In reflecting upon the incident that took place on the steps of the Lincoln Memorial, Sandmann, appearing in front of the Lincoln Memorial once again, said "the full war machine of the mainstream media revved up into attack mode" as footage of the confrontation spread.
Sandmann said that over the last year, he has had Mr. Trump's support and urged voters to "unite around a president who calls the media out and refuses to allow them to create a narrative instead of reporting the facts."
"I believe we must all embrace our First Amendment rights and not hide in fear of the media, or from the tech companies or the outrage mob either," he said. "This is worth fighting for. This is worth voting for. This is what President Donald Trump stands for."
Sandmann ended his speech by putting on a MAGA hat like he was wearing in the video.
The president's youngest daughter, Tiffany Trump, has largely stayed out of the spotlight, but was one of four Trump family members speaking Tuesday evening, plus the president.

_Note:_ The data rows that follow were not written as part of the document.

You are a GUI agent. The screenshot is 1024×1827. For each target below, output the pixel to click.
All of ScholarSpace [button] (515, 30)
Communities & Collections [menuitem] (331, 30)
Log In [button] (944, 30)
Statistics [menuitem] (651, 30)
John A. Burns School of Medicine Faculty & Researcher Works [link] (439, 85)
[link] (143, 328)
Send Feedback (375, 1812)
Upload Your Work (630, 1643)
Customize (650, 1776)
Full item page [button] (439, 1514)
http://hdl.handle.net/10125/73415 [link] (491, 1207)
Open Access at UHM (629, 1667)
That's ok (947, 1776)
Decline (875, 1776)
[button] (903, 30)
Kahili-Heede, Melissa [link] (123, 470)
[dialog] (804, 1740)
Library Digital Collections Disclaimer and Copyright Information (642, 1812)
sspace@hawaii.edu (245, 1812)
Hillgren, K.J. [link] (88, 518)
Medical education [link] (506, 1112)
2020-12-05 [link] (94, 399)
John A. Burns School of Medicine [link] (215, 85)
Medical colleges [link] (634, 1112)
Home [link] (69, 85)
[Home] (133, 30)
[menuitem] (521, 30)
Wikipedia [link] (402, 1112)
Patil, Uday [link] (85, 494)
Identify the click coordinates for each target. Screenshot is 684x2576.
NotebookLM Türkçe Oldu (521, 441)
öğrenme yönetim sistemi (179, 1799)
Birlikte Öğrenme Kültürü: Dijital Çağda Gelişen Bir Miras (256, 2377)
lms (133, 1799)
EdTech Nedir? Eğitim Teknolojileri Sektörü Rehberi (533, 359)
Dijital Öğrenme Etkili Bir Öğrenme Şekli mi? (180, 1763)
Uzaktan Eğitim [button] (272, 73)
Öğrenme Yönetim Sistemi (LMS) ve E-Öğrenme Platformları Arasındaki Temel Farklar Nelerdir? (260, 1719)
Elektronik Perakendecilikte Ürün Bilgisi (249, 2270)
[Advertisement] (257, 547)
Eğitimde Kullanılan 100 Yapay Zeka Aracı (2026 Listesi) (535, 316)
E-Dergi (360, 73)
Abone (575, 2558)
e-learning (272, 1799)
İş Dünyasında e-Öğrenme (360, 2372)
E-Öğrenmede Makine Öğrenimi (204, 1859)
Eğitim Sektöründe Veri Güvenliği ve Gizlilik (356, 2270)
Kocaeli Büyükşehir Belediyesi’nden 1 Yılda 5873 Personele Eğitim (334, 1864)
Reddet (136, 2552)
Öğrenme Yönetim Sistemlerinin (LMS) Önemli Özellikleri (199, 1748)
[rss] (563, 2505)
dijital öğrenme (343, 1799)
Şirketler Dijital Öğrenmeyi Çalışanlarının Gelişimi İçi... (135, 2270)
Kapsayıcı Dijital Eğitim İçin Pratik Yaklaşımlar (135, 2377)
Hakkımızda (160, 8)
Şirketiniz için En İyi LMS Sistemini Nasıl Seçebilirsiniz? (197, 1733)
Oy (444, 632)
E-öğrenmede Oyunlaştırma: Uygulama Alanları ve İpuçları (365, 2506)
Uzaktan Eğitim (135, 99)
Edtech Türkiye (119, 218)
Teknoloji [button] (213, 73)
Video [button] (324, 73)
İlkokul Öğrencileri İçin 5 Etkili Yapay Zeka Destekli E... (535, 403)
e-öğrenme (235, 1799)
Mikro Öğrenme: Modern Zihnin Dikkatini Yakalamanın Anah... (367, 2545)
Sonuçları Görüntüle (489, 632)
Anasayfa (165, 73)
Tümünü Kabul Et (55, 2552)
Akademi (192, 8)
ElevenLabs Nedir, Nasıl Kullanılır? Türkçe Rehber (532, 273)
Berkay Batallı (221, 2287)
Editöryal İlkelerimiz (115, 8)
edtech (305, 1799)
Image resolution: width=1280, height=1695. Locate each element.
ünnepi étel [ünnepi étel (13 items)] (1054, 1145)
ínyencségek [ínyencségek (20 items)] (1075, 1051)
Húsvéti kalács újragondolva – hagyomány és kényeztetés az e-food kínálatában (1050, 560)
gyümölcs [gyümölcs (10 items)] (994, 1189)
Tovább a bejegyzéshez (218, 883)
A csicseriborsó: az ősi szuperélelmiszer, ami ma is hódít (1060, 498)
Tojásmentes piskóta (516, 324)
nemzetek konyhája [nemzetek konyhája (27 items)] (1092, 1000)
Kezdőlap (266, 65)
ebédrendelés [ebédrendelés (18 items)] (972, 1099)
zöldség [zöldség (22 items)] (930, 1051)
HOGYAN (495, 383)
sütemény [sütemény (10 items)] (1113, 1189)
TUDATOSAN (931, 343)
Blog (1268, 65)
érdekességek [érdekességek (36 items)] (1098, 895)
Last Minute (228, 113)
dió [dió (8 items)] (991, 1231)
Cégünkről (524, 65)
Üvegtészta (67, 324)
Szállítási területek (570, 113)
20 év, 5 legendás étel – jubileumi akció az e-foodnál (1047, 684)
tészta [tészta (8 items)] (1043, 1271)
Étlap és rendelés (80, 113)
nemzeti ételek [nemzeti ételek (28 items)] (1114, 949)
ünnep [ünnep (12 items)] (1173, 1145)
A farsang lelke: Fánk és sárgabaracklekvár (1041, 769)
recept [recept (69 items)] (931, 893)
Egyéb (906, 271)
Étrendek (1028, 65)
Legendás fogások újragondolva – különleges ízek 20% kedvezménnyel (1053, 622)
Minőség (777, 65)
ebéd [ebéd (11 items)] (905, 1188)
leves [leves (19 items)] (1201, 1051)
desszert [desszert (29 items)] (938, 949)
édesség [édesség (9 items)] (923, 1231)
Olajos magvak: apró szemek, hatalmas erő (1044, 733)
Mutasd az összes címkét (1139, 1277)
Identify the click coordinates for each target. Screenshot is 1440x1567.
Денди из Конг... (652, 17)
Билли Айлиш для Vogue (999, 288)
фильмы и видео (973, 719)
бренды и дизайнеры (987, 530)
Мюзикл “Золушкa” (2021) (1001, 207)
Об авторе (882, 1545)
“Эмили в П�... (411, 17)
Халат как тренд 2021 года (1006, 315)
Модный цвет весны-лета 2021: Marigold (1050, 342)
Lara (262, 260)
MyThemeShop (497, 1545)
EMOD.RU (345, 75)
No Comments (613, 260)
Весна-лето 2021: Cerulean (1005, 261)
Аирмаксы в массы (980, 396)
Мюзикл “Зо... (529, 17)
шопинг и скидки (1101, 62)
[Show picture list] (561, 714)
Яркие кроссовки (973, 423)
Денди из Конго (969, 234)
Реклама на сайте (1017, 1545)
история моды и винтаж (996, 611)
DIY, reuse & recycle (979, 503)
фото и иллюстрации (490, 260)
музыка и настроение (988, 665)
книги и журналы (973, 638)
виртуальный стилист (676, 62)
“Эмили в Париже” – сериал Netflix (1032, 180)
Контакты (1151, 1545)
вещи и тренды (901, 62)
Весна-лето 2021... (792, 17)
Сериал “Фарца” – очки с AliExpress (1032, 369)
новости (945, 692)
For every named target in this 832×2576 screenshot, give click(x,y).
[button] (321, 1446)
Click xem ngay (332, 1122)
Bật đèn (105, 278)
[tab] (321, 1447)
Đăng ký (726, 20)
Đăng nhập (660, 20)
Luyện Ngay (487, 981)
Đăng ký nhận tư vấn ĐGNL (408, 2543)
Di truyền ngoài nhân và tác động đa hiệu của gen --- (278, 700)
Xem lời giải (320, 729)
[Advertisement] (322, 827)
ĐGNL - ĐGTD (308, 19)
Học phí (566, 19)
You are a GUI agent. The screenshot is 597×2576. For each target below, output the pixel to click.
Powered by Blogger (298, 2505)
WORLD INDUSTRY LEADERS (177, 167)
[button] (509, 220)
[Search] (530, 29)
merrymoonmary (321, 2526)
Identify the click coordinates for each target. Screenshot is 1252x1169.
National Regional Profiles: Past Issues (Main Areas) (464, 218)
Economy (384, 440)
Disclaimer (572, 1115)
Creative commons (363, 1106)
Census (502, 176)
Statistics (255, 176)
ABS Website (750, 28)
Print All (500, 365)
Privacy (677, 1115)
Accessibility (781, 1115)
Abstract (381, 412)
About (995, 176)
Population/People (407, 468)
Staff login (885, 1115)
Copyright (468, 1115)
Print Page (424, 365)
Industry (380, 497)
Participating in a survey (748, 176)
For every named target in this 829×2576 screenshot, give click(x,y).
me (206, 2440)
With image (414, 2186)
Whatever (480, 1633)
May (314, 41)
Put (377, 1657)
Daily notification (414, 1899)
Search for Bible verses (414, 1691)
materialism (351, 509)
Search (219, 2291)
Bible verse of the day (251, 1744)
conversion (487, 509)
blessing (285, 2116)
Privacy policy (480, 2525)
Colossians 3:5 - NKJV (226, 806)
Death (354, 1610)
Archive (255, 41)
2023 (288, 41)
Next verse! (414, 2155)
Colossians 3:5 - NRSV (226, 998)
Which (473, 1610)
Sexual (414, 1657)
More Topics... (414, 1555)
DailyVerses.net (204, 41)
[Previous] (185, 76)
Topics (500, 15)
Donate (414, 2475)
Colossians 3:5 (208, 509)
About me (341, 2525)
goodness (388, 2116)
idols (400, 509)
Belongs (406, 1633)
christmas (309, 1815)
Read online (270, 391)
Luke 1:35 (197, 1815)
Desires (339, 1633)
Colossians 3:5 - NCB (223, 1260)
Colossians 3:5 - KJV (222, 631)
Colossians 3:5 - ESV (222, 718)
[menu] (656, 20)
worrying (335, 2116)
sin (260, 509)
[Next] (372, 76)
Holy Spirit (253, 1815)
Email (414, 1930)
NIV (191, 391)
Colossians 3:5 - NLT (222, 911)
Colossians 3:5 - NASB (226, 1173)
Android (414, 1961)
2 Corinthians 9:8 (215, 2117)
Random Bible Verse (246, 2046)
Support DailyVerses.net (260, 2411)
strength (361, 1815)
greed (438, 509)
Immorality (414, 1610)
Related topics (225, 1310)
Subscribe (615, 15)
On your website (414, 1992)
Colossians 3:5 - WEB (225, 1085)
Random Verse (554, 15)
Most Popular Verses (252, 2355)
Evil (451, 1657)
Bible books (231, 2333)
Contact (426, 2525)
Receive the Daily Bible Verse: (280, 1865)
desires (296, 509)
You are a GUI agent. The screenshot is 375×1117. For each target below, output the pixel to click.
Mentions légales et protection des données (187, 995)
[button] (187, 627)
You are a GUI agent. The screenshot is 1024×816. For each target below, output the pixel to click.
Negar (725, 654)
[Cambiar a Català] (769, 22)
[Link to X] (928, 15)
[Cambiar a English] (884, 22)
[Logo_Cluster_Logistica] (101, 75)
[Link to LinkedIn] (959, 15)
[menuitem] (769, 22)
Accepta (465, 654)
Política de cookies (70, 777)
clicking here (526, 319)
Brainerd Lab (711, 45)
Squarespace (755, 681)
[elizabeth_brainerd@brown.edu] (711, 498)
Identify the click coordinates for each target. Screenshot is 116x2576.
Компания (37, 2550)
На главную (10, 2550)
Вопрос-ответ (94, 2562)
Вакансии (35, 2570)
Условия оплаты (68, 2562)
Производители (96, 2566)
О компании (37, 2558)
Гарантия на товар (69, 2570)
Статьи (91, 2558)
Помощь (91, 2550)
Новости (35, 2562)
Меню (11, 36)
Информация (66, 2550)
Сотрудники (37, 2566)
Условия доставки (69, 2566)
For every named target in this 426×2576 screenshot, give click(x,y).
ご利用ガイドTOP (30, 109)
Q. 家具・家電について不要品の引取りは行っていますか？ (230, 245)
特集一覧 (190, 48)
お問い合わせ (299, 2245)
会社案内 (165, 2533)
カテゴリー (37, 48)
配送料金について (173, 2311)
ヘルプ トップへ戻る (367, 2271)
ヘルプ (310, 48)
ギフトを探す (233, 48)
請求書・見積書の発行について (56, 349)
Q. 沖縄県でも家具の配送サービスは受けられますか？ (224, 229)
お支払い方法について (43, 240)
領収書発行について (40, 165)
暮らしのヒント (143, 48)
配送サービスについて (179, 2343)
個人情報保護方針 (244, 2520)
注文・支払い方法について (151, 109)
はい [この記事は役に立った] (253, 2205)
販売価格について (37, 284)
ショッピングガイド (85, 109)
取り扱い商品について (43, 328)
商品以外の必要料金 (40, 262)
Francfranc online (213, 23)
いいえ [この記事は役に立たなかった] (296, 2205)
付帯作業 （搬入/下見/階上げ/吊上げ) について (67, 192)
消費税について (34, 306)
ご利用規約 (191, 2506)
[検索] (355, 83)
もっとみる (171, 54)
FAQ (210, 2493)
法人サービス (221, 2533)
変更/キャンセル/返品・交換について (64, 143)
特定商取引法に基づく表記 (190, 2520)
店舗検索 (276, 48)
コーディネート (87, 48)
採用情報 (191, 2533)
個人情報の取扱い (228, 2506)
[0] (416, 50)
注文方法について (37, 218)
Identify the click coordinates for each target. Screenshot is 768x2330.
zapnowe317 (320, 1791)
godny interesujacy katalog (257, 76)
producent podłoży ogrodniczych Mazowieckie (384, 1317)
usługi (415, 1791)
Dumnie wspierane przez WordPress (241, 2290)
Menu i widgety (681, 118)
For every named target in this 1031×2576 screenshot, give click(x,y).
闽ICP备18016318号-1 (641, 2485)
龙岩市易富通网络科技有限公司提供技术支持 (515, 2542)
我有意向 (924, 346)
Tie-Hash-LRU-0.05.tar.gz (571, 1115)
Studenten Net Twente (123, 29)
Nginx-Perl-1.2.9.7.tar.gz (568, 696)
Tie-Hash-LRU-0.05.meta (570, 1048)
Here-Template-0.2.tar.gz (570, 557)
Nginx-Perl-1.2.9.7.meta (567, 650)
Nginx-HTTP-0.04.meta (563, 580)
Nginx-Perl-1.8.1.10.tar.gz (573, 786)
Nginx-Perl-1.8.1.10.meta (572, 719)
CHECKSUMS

Trump, a recent graduate of Georgetown Law School, used her speech to tear into the media companies, and accused them of suppressing diverse voices. "If what you share does not fit into the narrative they seek to promote, then it is either ignored or deemed a 'lie,' regardless of the truth," she said.
"Ask yourselves why are we prevented from seeing certain information? Why is one viewpoint promoted while others are hidden," she asked. "The answer is control — and because division and controversy breeds profit."
Her father, she claimed, would challenge "media monopolies to ensure that America's constitutional freedoms are upheld."
Reflecting on the recent derecho that ravaged Iowa, Reynolds said that in addition to the support Iowans offered one another, "someone else also had our back: Our president."
"When the winds had finished raging and the cleanup had only begun, he showed up. You might not know, because the national media didn't report it. But the Trump administration was here. In full force," Reynolds said.
Reynolds also recalled the response from the Trump administration last year after floods devastated communities in Iowa, Missouri and Nebraska, and said Mr. Trump approved federal aid for those states in days.